New Features in Windows Server 2012 R2 Failover Clustering

Failover clustering is the feature in Windows Server that gives us high availability (HA) – that is, it allows us to make single instance services highly available. Possible implementations include clusters of Hyper-V hosts and traditional active/passive SQL clusters. Today I’ll go over the number of improvements that have been added to failover clustering in Windows Server 2012 R2.

VM Drain on Host Shutdown

In Windows Server 2012, the correct process to shut down a host was to (a) pause the host, which would cause the VMs to move via Live Migration (or Quick Migration for low priority VMs by default) and (b) shut down the host.  Some would just shut down the host and get an unexpected and unpleasant result – all of the VMs would use Quick Migration to move to other hosts in the cluster. In Windows Server 2012 R2, a clustered node will use Live Migration to drain the VMs before shutting down. This can be slower than Quick Migration on densely populated hosts, but it gives administrators the experience they are expecting. Failback will not happen by default, but it can be configured.
VM Drain on Shutdown

Proactive Server Service Health Detection

Clustering will check the health of a destination host before moving a VM to another host.
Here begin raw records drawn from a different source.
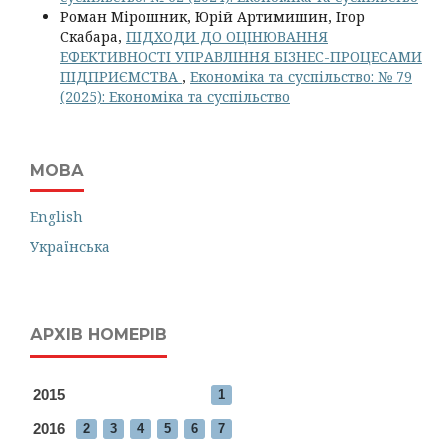
Роман Мірошник, Юрій Артимишин, Ігор
Скабара,
ПІДХОДИ ДО ОЦІНЮВАННЯ
ЕФЕКТИВНОСТІ УПРАВЛІННЯ БІЗНЕС-ПРОЦЕСАМИ
ПІДПРИЄМСТВА
,
Економіка та суспільство: № 79
(2025): Економіка та суспільство
МОВА
English
Українська
АРХІВ НОМЕРІВ
2015
1
2016
2
3
4
5
6
7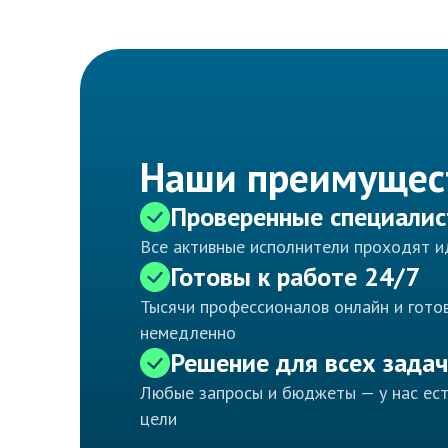
Наши преимущес
Проверенные специали
Все активные исполнители проходят 
Готовы к работе 24/7
Тысячи профессионалов онлайн и готов
немедленно
Решение для всех задач
Любые запросы и бюджеты — у нас ес
цели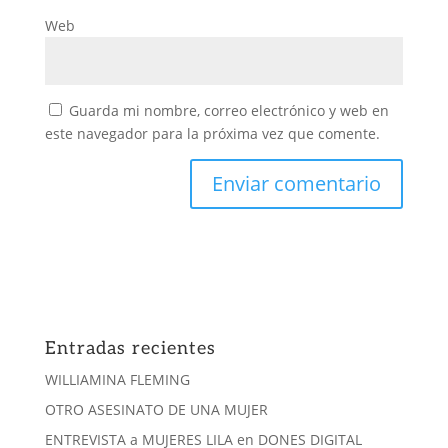
Web
Guarda mi nombre, correo electrónico y web en
este navegador para la próxima vez que comente.
Entradas recientes
WILLIAMINA FLEMING
OTRO ASESINATO DE UNA MUJER
ENTREVISTA a MUJERES LILA en DONES DIGITAL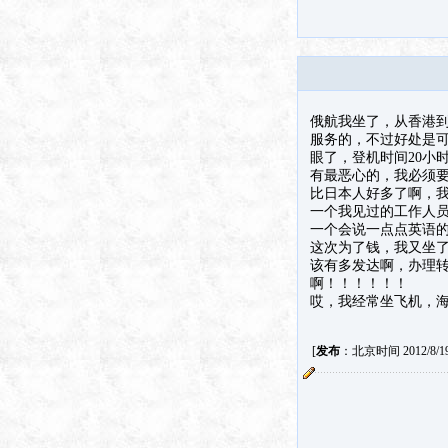
俄航我坐了，从香港到
服务的，不过好处是
眼了，登机时间20小
有最恶心的，我必须
比日本人好多了啊，我e
一个我见过的工作人
一个会说一点点英语
这次为了钱，我又坐
该有多发达啊，办理
啊！！！！！！
哎，我经常坐飞机，海
[
发布
：北京时间 2012/8/19 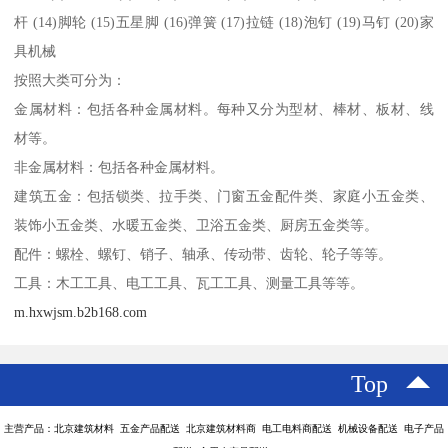
杆 (14)脚轮 (15)五星脚 (16)弹簧 (17)拉链 (18)泡钉 (19)马钉 (20)家
具机械
按照大类可分为：
金属材料：包括各种金属材料。每种又分为型材、棒材、板材、线
材等。
非金属材料：包括各种金属材料。
建筑五金：包括锁类、拉手类、门窗五金配件类、家庭小五金类、
装饰小五金类、水暖五金类、卫浴五金类、厨房五金类等。
配件：螺栓、螺钉、销子、轴承、传动带、齿轮、轮子等等。
工具：木工工具、电工工具、瓦工工具、测量工具等等。
m.hxwjsm.b2b168.com
Top
主营产品：北京建筑材料 五金产品配送 北京建筑材料商 电工电料商配送 机械设备配送 电子产品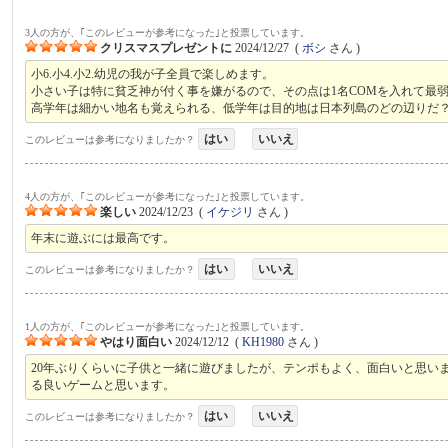
3人の方が、｢このレビューが参考になった｣と投票しています。
クリスマスプレゼントに
2024/12/27
(
ボシ
さん )
小6.小4.小2.幼児の我が子全員で楽しめます。
小さい子は特に貧乏神が付く事を嫌がるので、その点は1名COMを入れて最
高学年は細かい地名も覚えられる、低学年は目的地は日本列島のどの辺りだ
はい
いいえ
このレビューは参考になりましたか？
4人の方が、｢このレビューが参考になった｣と投票しています。
楽しい
2024/12/23
(
イケジリ
さん )
年末に遊ぶには最高です。
はい
いいえ
このレビューは参考になりましたか？
1人の方が、｢このレビューが参考になった｣と投票しています。
やはり面白い
2024/12/12
(
KH1980
さん )
20年ぶりくらいに子供と一緒に遊びましたが、テンポもよく、面白いと思い
る良いゲームと思います。
はい
いいえ
このレビューは参考になりましたか？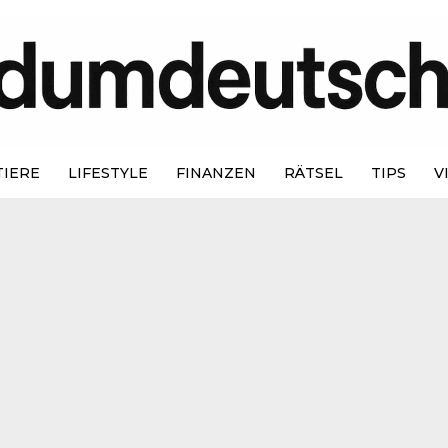
TIERE
LIFESTYLE
FINANZEN
RÄTSEL
TIPS
V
Proactive VM Network Health Detection

A cluster will check the health of a virtual switch network connection on a destination host before moving virtual machines to that host. This will prevent movement of VMs to a host that cannot connect services to the network.

CSV Balancing

A cluster will automatically balance ownership of CSVs across all nodes in the cluster.

Improved Logging

There is much more recorded information when adding or removing a cluster node, and when the state of a clustered resource changes.

CSV Storage Feature Support

A number of storage features are now supported by CSV:

  • ReFS: A resilient next-generation file system that has built-in protection against corruption and bit rot (thus it does not use CHKDSK).
  • Tiered Storage Spaces: You can create a CSV from a virtual disk on Storage Spaces. The storage pool can include two speeds of drive – SSD and HDD.
  • Storage Spaces Write-Back Cache: Hyper-V requires write-through to persistent storage. Instead of write-caching to RAM, a storage pool can use Write-Back Cache to write to an SSD tier and demote cold data to the HDD tier.
  • Parity virtual disks: This form of virtual disk fault tolerance was unsupported for CSV in WS2012, but it is supported in WS2012 R2.
  • Deduplication: You can enable deduplication on volumes that contain just operating system virtual hard disks, such as VDI. This disables the use of CSV Block Cache, but deduplication actually provides faster boot up times because of the nature of the read process.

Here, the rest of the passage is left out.